I have a data frame that looks like:
d<-data.frame(id=(1:9),
grp_id=(c(rep(1,3), rep(2,3), rep(3,3))),
a=rep(NA, 9),
b=c("No", rep(NA, 3), "Yes", rep(NA, 4)),
c=c(rep(NA,2), "No", rep(NA,6)),
d=c(rep(NA,3), "Yes", rep(NA,2), "No", rep(NA,2)),
e=c(rep(NA, 7), "No", NA),
f=c(NA, "No", rep(NA,3), "No", rep(NA,2), "No"))
>d
id grp_id a b c d e f
1 1 1 NA No <NA> <NA> <NA> <NA>
2 2 1 NA <NA> <NA> <NA> <NA> No
3 3 1 NA <NA> No <NA> <NA> <NA>
4 4 2 NA <NA> <NA> Yes <NA> <NA>
5 5 2 NA Yes <NA> <NA> <NA> <NA>
6 6 2 NA <NA> <NA> <NA> <NA> No
7 7 3 NA <NA> <NA> No <NA> <NA>
8 8 3 NA <NA> <NA> <NA> No <NA>
9 9 3 NA <NA> <NA> <NA> <NA> No
Within each group (grp_id) there is only 1 "Yes" or "No" value associated with each of the columns a:f.
I'd like to create a single row for each grp_id to get a data frame that looks like the following:
grp_id a b c d e f
1 NA No No <NA> <NA> No
2 NA Yes <NA> Yes <NA> No
3 NA <NA> <NA> No No No
I recognize that the tidyr package is probably the best tool and the 1st steps are likely to be
d %>%
group_by(grp_id) %>%
summarise()
I would appreciate help with the commands within summarise, or any solution really. Thanks.
We can use summarise_at
and subset the first non-NA element
library(dplyr)
d %>%
group_by(grp_id) %>%
summarise_at(2:7, funs(.[!is.na(.)][1]))
# A tibble: 3 x 7
# grp_id a b c d e f
# <dbl> <lgl> <fctr> <fctr> <fctr> <fctr> <fctr>
#1 1 NA No No <NA> <NA> No
#2 2 NA Yes <NA> Yes <NA> No
#3 3 NA <NA> <NA> No No No
In the example dataset, columns 'a' to 'f' are all factors
with some having only 'No' levels. If it needs to be standardized with all the columns having the same levels
, then we may need to call the factor
with levels
specified as c('Yes', 'No')
in the summarise_at
i.e. summarise_at(2:7, funs(factor(.[!is.na(.)][1], levels = c('Yes', 'No'))))
We can use aggregate
. No packages are used.
YN <- function(x) c(na.omit(as.character(x)), NA)[1]
aggregate(d[3:8], d["grp_id"], YN)
giving:
## grp_id a b c d e f
## 1 1 <NA> No No <NA> <NA> No
## 2 2 <NA> Yes <NA> Yes <NA> No
## 3 3 <NA> <NA> <NA> No No No
The above gives character columns.
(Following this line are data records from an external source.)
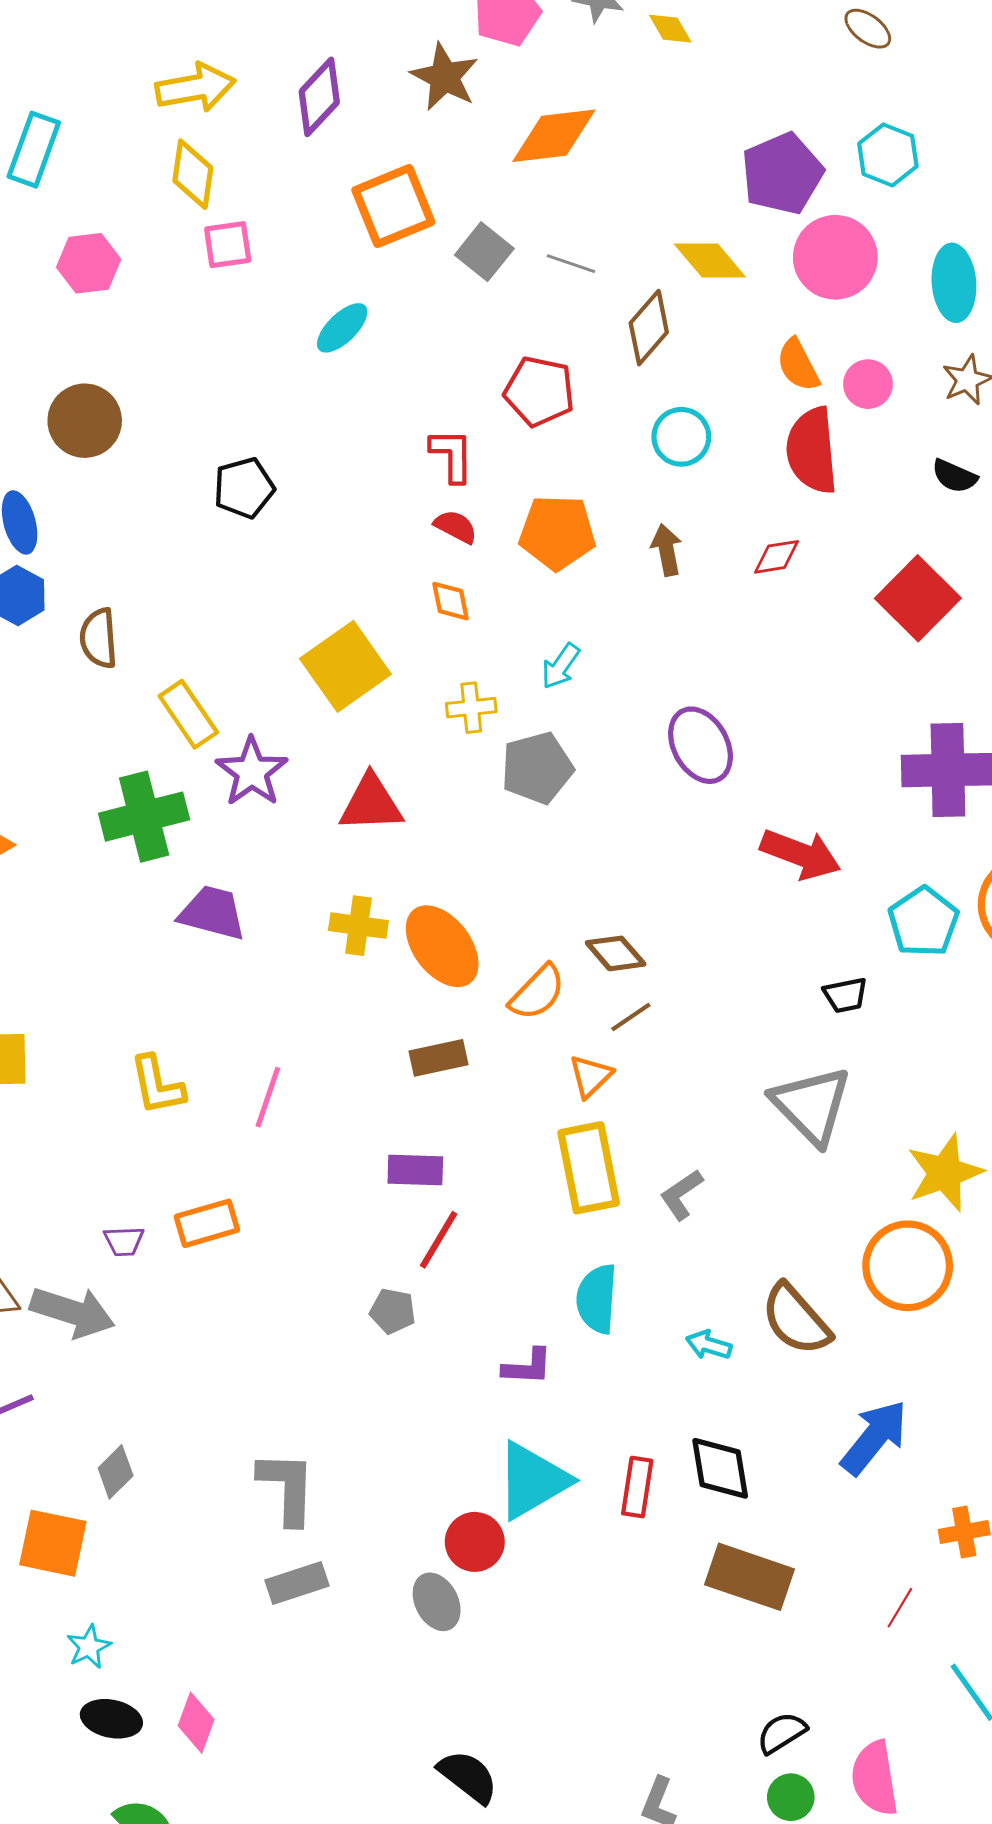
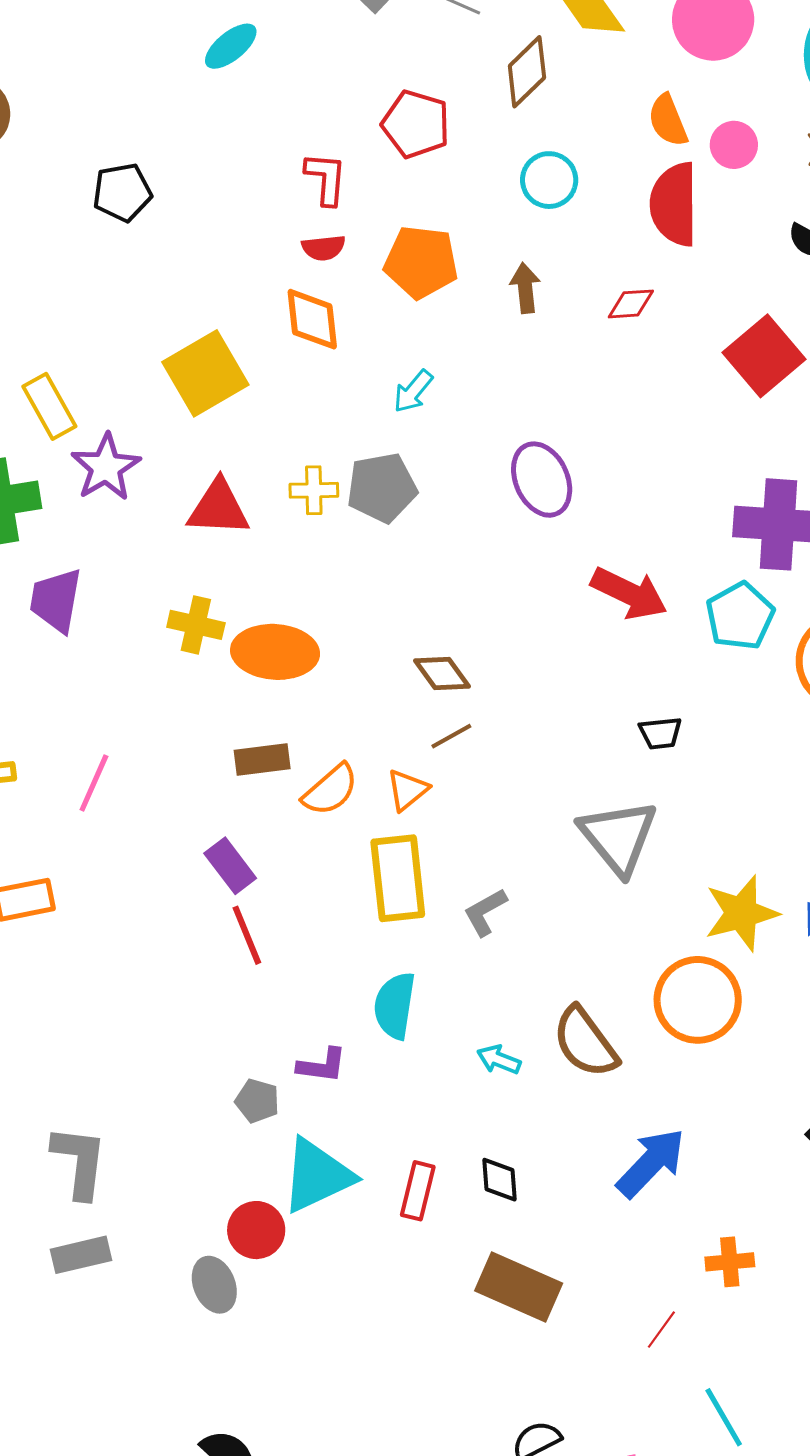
red semicircle: (456, 527) -> (324, 248), turned 141
orange diamond: (450, 601) -> (312, 319), size x1.5
yellow cross: (471, 708) -> (314, 490), moved
purple trapezoid: (212, 913) -> (56, 600), turned -100
cyan pentagon: (923, 922) -> (740, 616), moved
orange ellipse: (442, 946) -> (275, 652), turned -54
orange semicircle: (537, 992) -> (330, 790), moved
purple rectangle: (415, 1170) -> (230, 866), turned 46
red line: (439, 1240) -> (247, 935), turned -58
gray pentagon: (393, 1311) -> (257, 1101), moved
black diamond: (720, 1468) -> (499, 1180), size x0.7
If you prefer factor columns then use this:
YNfac <- function(x) factor(YN(x), c("No", "Yes"))
aggregate(d[3:8], d["grp_id"], YNfac)
Note: Other alternate implementations of YN are:
YN <- function(x) sort(as.character(x), na.last = TRUE)[1]
YN <- function(x) if (all(is.na(x))) NA_character_ else na.omit(as.character(x))[1]
library(zoo)
YN <- function(x) na.locf0(as.character(x), fromLast = TRUE)[1]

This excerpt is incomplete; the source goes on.